Bishop of Augsburg from 1858 to 1894

Pankratius von Dinkel (9 February 1811 (Staffelstein) – 8 October 1894 (Augsburg)) was Bishop of Augsburg, Germany from 1858 until his death in 1894.

Born on 9 February 1811, Staffelstein; he was ordained and consecrated as a Parish Priest of Bamberg by Archbishop Gregor Leonhard Andreas von Scherr, O.S.B. on 31 August 1834 at the age of 23.

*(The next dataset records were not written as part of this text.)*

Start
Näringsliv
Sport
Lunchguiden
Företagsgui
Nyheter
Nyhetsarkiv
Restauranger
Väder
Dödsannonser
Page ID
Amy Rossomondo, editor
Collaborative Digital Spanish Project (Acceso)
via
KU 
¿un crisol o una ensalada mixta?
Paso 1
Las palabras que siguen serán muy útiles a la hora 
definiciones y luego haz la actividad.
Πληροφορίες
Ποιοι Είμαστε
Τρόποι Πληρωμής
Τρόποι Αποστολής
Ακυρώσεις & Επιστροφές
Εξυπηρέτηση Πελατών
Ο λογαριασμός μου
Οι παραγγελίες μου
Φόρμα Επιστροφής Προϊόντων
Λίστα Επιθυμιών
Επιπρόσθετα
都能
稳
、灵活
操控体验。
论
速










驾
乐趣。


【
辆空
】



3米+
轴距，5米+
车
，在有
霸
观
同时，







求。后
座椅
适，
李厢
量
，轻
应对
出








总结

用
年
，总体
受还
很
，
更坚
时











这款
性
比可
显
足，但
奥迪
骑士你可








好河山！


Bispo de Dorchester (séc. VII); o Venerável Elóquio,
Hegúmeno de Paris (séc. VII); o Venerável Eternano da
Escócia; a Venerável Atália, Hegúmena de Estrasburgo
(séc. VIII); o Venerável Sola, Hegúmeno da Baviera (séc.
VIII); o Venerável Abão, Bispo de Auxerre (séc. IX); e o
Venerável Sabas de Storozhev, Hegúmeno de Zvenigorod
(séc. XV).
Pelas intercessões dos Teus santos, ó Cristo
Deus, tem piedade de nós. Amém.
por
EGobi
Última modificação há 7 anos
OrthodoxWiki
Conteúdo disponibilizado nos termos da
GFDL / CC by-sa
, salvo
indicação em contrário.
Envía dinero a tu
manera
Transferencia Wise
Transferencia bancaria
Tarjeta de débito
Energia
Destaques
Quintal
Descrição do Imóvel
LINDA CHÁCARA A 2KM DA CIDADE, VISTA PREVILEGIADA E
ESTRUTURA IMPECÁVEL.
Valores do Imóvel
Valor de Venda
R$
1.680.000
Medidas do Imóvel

On 16 July 1858, aged 47, he was appointed as Bishop of Augsburg and confirmed on 27 September. Pankratius was later ordained on 21 November 1858. During his time there, he founded a boys' seminary in Dillingen, had a new diocesan prayer and hymnal created and worked on restoring the cathedral; he also accepted many priests and theology students who had been expelled from Prussia.

He attended the First Vatican Council and was opposed to Papal infallibility.

On 8 October 1894, he died, aged 83, in Augsburg.

He was a priest for 60 years and a bishop for almost 36 years.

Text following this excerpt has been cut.